なぜ私は山梨にまで来て人の首を締めなければならないのだろうか。
VIPルームのラブホの外ジャグジーに沈む相手は、首を締められてるのに変に整った顔をしてる。
揺れる髪がやけに柔らかい。



炒めつける残暑に、Tinderで会った。
携帯を変えたばかりの私はiPhoneケース探しに付き合わせ、カフェでケーキを食べながら音楽の話をした。
ピアノ教室に行くらしく、夕方で解散をした。
私にしては珍しく健全なデートだった上に、ピアノ教室に同い年で通う姿は少し興味が沸いた。


後日遊びの予定をすり合わせたところ、誕生日に1人旅行に行くのでついてこないかと誘われた。
山梨に行くらしい。
イエスマンの映画に感化され、断り知らずな私は勿論と答えた。
その人はラブホのVIPルームを予約していたが、誕生日。
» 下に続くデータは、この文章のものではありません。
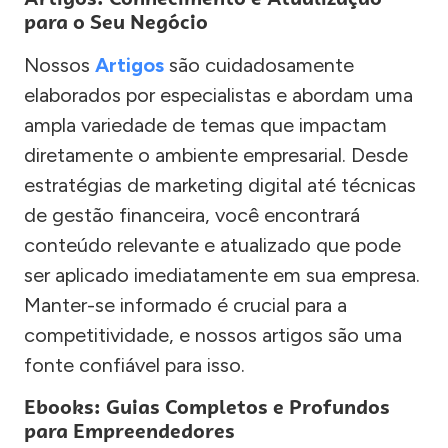
para o Seu Negócio
Nossos
Artigos
são cuidadosamente
elaborados por especialistas e abordam uma
ampla variedade de temas que impactam
diretamente o ambiente empresarial. Desde
estratégias de marketing digital até técnicas
de gestão financeira, você encontrará
conteúdo relevante e atualizado que pode
ser aplicado imediatamente em sua empresa.
Manter-se informado é crucial para a
competitividade, e nossos artigos são uma
fonte confiável para isso.
Ebooks: Guias Completos e Profundos
para Empreendedores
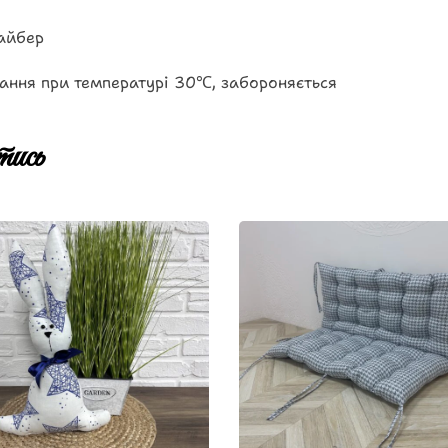
айбер
ання при температурі 30℃, забороняється
ись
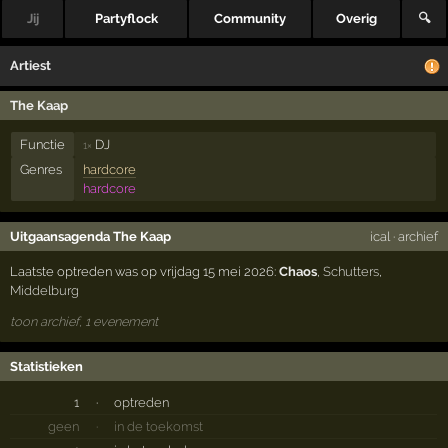
Jij
Partyflock
Community
Overig
🔍
Artiest
The Kaap
Functie
DJ
1×
Genres
hardcore
hardcore
Uitgaansagenda The Kaap
ical
·
archief
Laatste optreden was op vrijdag 15 mei 2026:
Chaos
,
Schutters
,
Middelburg
toon archief, 1 evenement
Statistieken
1
·
optreden
geen
·
in de toekomst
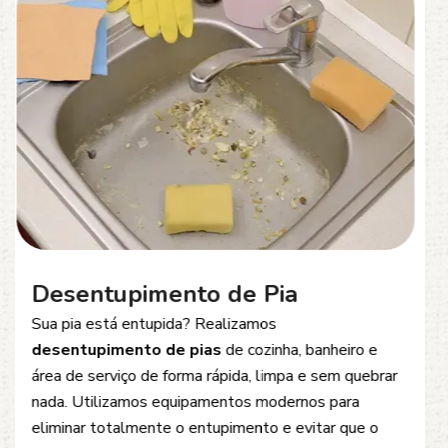
Desentupimento de Esgoto
Problemas com
entupimento de esgoto
?
Oferecemos soluções rápidas e eficientes para
desobstrução de redes de esgoto, caixas de
inspeção e tubulações. Utilizamos equipamentos
modernos e técnicas seguras que garantem um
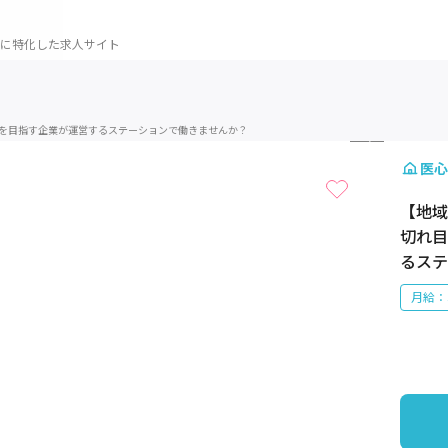
に特化した求人サイト
1 / 3
護を目指す企業が運営するステーションで働きませんか？
医心
【地域
切れ目
るステ
月給：3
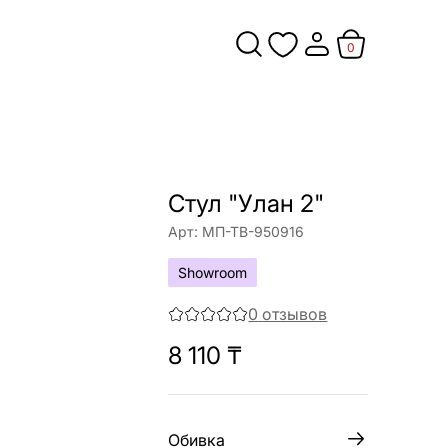
0
Стул "Улан 2"
Арт:
МП-ТВ-950916
Showroom
0
отзывов
8 110
₸
Обивка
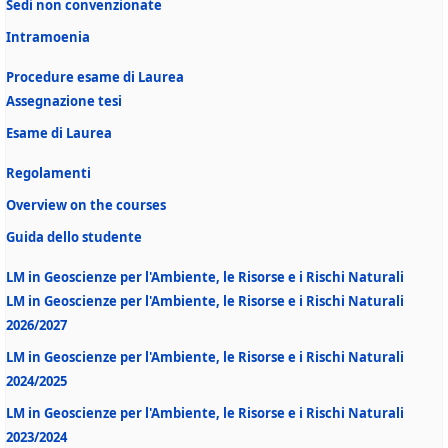
Sedi non convenzionate
Intramoenia
Procedure esame di Laurea
Assegnazione tesi
Esame di Laurea
Regolamenti
Overview on the courses
Guida dello studente
LM in Geoscienze per l'Ambiente, le Risorse e i Rischi Naturali
LM in Geoscienze per l'Ambiente, le Risorse e i Rischi Naturali
2026/2027
LM in Geoscienze per l'Ambiente, le Risorse e i Rischi Naturali
2024/2025
LM in Geoscienze per l'Ambiente, le Risorse e i Rischi Naturali
2023/2024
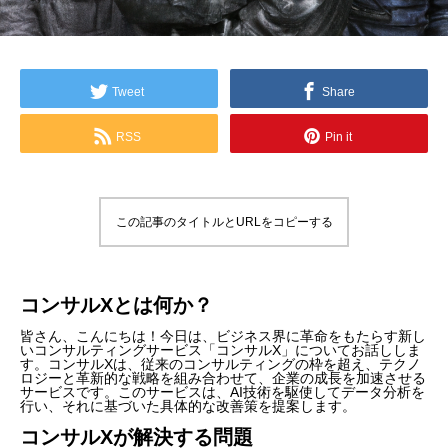
Tweet
Share
RSS
Pin it
この記事のタイトルとURLをコピーする
コンサルXとは何か？
皆さん、こんにちは！今日は、ビジネス界に革命をもたらす新し
いコンサルティングサービス「コンサルX」についてお話ししま
す。コンサルXは、従来のコンサルティングの枠を超え、テクノ
ロジーと革新的な戦略を組み合わせて、企業の成長を加速させる
サービスです。このサービスは、AI技術を駆使してデータ分析を
行い、それに基づいた具体的な改善策を提案します。
コンサルXが解決する問題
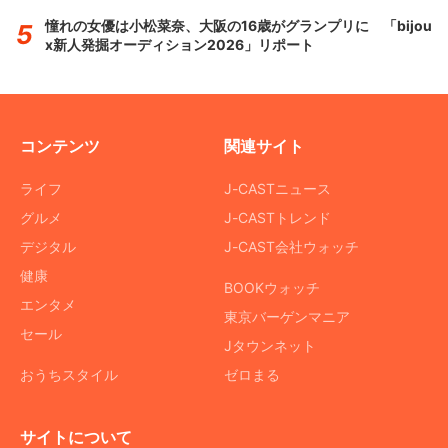
憧れの女優は小松菜奈、大阪の16歳がグランプリに 「bijou
x新人発掘オーディション2026」リポート
コンテンツ
関連サイト
ライフ
J-CASTニュース
グルメ
J-CASTトレンド
デジタル
J-CAST会社ウォッチ
健康
BOOKウォッチ
エンタメ
東京バーゲンマニア
セール
Jタウンネット
おうちスタイル
ゼロまる
サイトについて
VIPルームいいじゃないか。ピアノ教室に通う人がセックスする訳ないと謎の自信を持っていた私。アホのイエスマンがここにいる。詐欺バチコイ。
お互い仕事終わりに新宿駅で合流した。



特急列車に乗り、夜に山梨駅に到着しベトナム料理屋に行った。ほうとうもフォーも変わらんだろう。
予約していたラブホに到着し、誕生日と聞いていたのでサプライズでトップスのケーキにロウソクを差してお祝いした。
沖縄からお祝い電話をかけていたおばあさん、あなたの孫はTinder女に祝われてます。あなたの孫はラブホのVIP予約をしてます。
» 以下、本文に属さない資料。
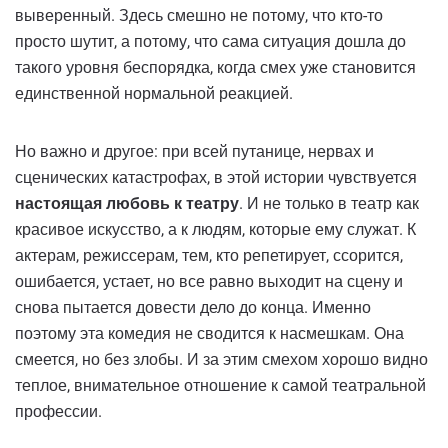
выверенный. Здесь смешно не потому, что кто-то
просто шутит, а потому, что сама ситуация дошла до
такого уровня беспорядка, когда смех уже становится
единственной нормальной реакцией.
Но важно и другое: при всей путанице, нервах и
сценических катастрофах, в этой истории чувствуется
настоящая любовь к театру
. И не только в театр как
красивое искусство, а к людям, которые ему служат. К
актерам, режиссерам, тем, кто репетирует, ссорится,
ошибается, устает, но все равно выходит на сцену и
снова пытается довести дело до конца. Именно
поэтому эта комедия не сводится к насмешкам. Она
смеется, но без злобы. И за этим смехом хорошо видно
теплое, внимательное отношение к самой театральной
профессии.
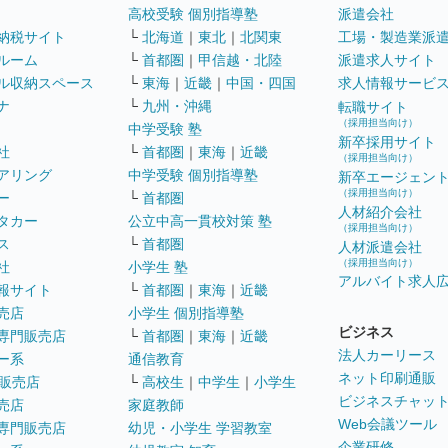
高校受験 個別指導塾
派遣会社
納税サイト
└
北海道
｜
東北
｜
北関東
工場・製造業派
ルーム
└
首都圏
｜
甲信越・北陸
派遣求人サイト
ル収納スペース
└
東海
｜
近畿
｜
中国・四国
求人情報サービ
ナ
└
九州・沖縄
転職サイト
（採用担当向け）
中学受験 塾
新卒採用サイト
社
└
首都圏
｜
東海
｜
近畿
（採用担当向け）
アリング
中学受験 個別指導塾
新卒エージェン
（採用担当向け）
ー
└
首都圏
人材紹介会社
タカー
公立中高一貫校対策 塾
（採用担当向け）
ス
└
首都圏
人材派遣会社
（採用担当向け）
社
小学生 塾
アルバイト求人
報サイト
└
首都圏
｜
東海
｜
近畿
売店
小学生 個別指導塾
ビジネス
専門販売店
└
首都圏
｜
東海
｜
近畿
法人カーリース
ー系
通信教育
ネット印刷通販
販売店
└
高校生
｜
中学生
｜
小学生
ビジネスチャッ
売店
家庭教師
Web会議ツール
専門販売店
幼児・小学生 学習教室
企業研修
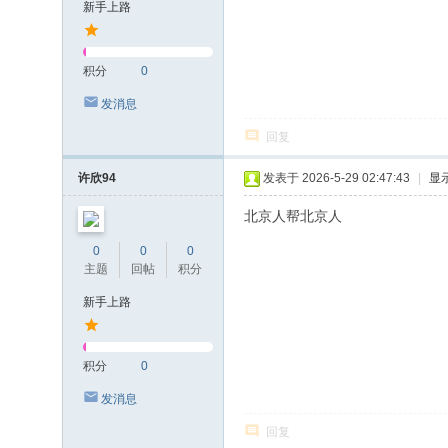
新手上路
积分
0
发消息
回复
许欣94
发表于 2026-5-29 02:47:43
|
显
北京人帮北京人
0
0
0
主题
回帖
积分
新手上路
积分
0
发消息
回复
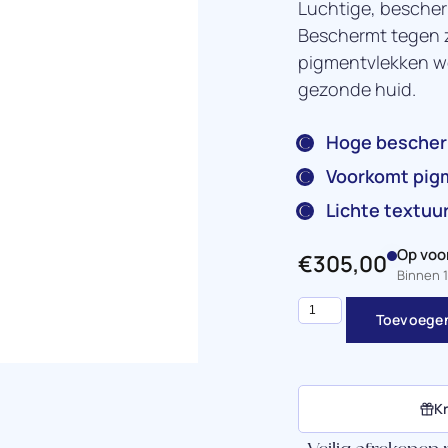
Luchtige, besche
Beschermt tegen zo
pigmentvlekken w
gezonde huid.
Hoge bescherm
Voorkomt pigm
Lichte textuu
Op voo
€
305,00
Binnen 
Toevoegen
Kr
お風呂に入って寝ようと思ったが、一緒に入ろうと誘われ気づけばセックスに至っていた。
誕生日ということや帰郷のおばあさんに電話をしたのも影響があるのか、家庭事情の話をその人がした。
父親からは暴力を振るわれており、親が離婚したあと高校を出てすぐ上京をして自由に生きているらしい。DVの影響からか、首を絞められるのと噛みつかれるのが性癖と告白をしてきた。
首絞めはしたこともされたこともあるから引かないが、DV話の後に首を締めてくれは重荷すぎる。
トラウマを引き出さないか冷つきながら、イエスマンは首に手をかけた。
両手の親指と人差し指に力を入れ、喉仏少し上をじわりと締める。
ゆっくり、5秒、かぞえた。




首絞めセックスをした翌日は、昼にほうとうを食べ、山梨県立美術館に行き『種をまく人』を観たあと昼寝をし、夜はワインを飲んで帰った。
観光的な内容に関して記憶が薄くなるのは何故だろう。
帰りの山梨駅前で力勝負としてその人をおんぶしてはしゃいだことは覚えてるのに。
「また会おう」ではなく「また会いたい」と2人で新宿駅で分かれた。


後日「うちにくる?」と連絡が来たので、着ていく服に悩みながら行くことにした。
蒲田駅の商店街を通り、防音対策がしてあるマンションでは一緒にシチューを作った。
風呂上がりにタオル一枚でピアノを弾く音楽家志望のその人の姿たるや、神々しい。布一枚とピアノの相性は良い。
本棚には『獣の奏者』があった。



「音楽かけながらじゃなきゃ寝れないんだ、大丈夫?」
イエスマンは断らないので、万遍の笑みでOKサインを出す。むしろ、ヒーリングミュージックは大好きだ。
おやすみなさい。
暗くして流れたのは爆音の浜崎あゆみ。音楽って言うなよ、浜崎あゆみかけるって言えよ。
誤解を生むだろ。
本当に秒速で寝てやがる。音楽家志望なのに耳が悪いのか。
一晩中流れた浜崎あゆみでノイローゼになった私は一睡もできず、アラームが鳴った瞬間家を出た。




ラブホの時には何も音楽かけなかったじゃないか。
浜崎あゆみ詐欺だ。イエスマンを改めなければ。